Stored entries
+--

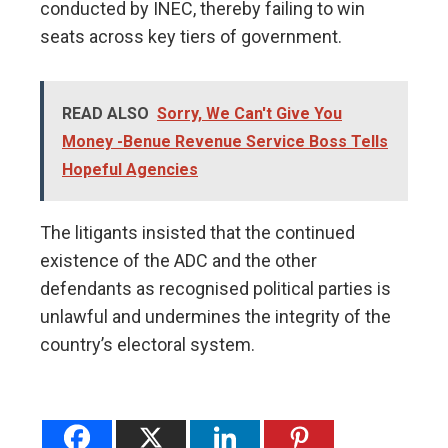
conducted by INEC, thereby failing to win
seats across key tiers of government.
READ ALSO
Sorry, We Can't Give You
Money -Benue Revenue Service Boss Tells
Hopeful Agencies
The litigants insisted that the continued
existence of the ADC and the other
defendants as recognised political parties is
unlawful and undermines the integrity of the
country’s electoral system.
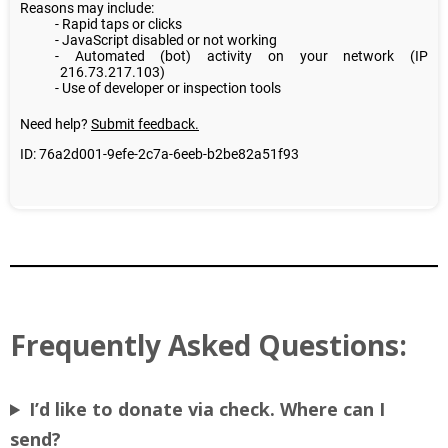
Frequently Asked Questions:
I’d like to donate via check. Where can I
send?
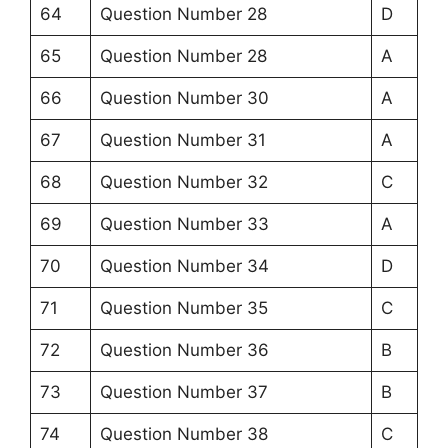
64
Question Number 28
D
65
Question Number 28
A
66
Question Number 30
A
67
Question Number 31
A
68
Question Number 32
C
69
Question Number 33
A
70
Question Number 34
D
71
Question Number 35
C
72
Question Number 36
B
73
Question Number 37
B
74
Question Number 38
C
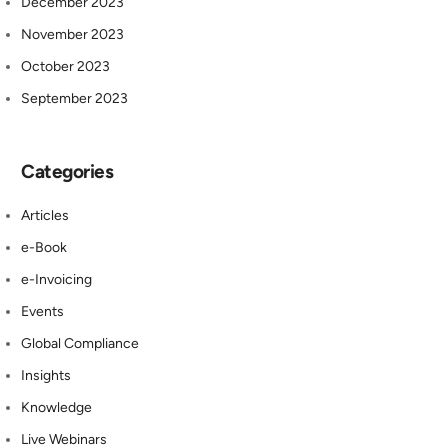
December 2023
November 2023
October 2023
September 2023
Categories
Articles
e-Book
e-Invoicing
Events
Global Compliance
Insights
Knowledge
Live Webinars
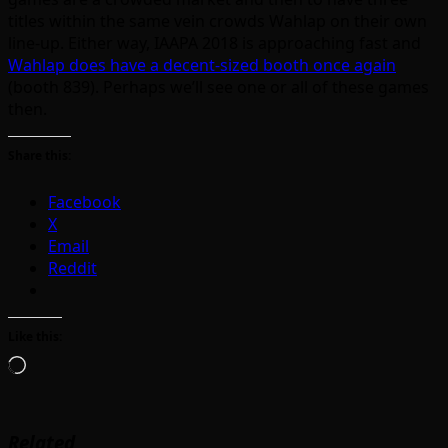
titles within the same vein crowds Wahlap on their own
line-up. Either way, IAAPA 2018 is approaching fast and
Wahlap does have a decent-sized booth once again
(booth 839). Perhaps we’ll see one or all of these games
then.
Share this:
Facebook
X
Email
Reddit
Like this:
Loading…
Related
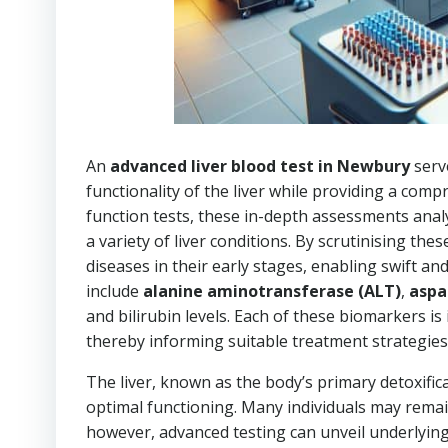
An
advanced liver blood test in Newbury
serve
functionality of the liver while providing a comp
function tests, these in-depth assessments anal
a variety of liver conditions. By scrutinising the
diseases in their early stages, enabling swift an
include
alanine aminotransferase (ALT)
,
aspa
and bilirubin levels. Each of these biomarkers is
thereby informing suitable treatment strategie
The liver, known as the body’s primary detoxific
optimal functioning. Many individuals may remai
however, advanced testing can unveil underlying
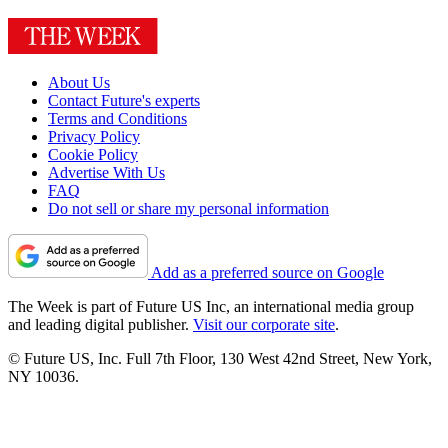
About Us
Contact Future's experts
Terms and Conditions
Privacy Policy
Cookie Policy
Advertise With Us
FAQ
Do not sell or share my personal information
Add as a preferred source on Google
The Week is part of Future US Inc, an international media group
and leading digital publisher.
Visit our corporate site
.
© Future US, Inc. Full 7th Floor, 130 West 42nd Street, New York,
NY 10036.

+--

EXERCISE >> With the images left out, set down every entry exactly.

ANSWER FOR THE TASK >>
conducted by INEC, thereby failing to win
seats across key tiers of government.
READ ALSO
Sorry, We Can't Give You
Money -Benue Revenue Service Boss Tells
Hopeful Agencies
The litigants insisted that the continued
existence of the ADC and the other
defendants as recognised political parties is
unlawful and undermines the integrity of the
country’s electoral system.
Frequently Asked Questions:
I’d like to donate via check. Where can I
send?
64
Question Number 28
D
65
Question Number 28
A
66
Question Number 30
A
67
Question Number 31
A
68
Question Number 32
C
69
Question Number 33
A
70
Question Number 34
D
71
Question Number 35
C
72
Question Number 36
B
73
Question Number 37
B
74
Question Number 38
C
December 2023
November 2023
October 2023
September 2023
Categories
Articles
e-Book
e-Invoicing
Events
Global Compliance
Insights
Knowledge
Live Webinars
titles within the same vein crowds Wahlap on their own
line-up. Either way, IAAPA 2018 is approaching fast and
Wahlap does have a decent-sized booth once again
(booth 839). Perhaps we’ll see one or all of these games
then.
Share this:
Facebook
X
Email
Reddit
Like this:
Loading…
Related
An
advanced liver blood test in Newbury
serve
functionality of the liver while providing a comp
function tests, these in-depth assessments anal
a variety of liver conditions. By scrutinising the
diseases in their early stages, enabling swift an
include
alanine aminotransferase (ALT)
,
aspa
and bilirubin levels. Each of these biomarkers is
thereby informing suitable treatment strategie
The liver, known as the body’s primary detoxific
optimal functioning. Many individuals may remai
however, advanced testing can unveil underlying
About Us
Contact Future's experts
Terms and Conditions
Privacy Policy
Cookie Policy
Advertise With Us
FAQ
Do not sell or share my personal information
Add as a preferred source on Google
The Week is part of Future US Inc, an international media group
and leading digital publisher.
Visit our corporate site
.
© Future US, Inc. Full 7th Floor, 130 West 42nd Street, New York,
NY 10036.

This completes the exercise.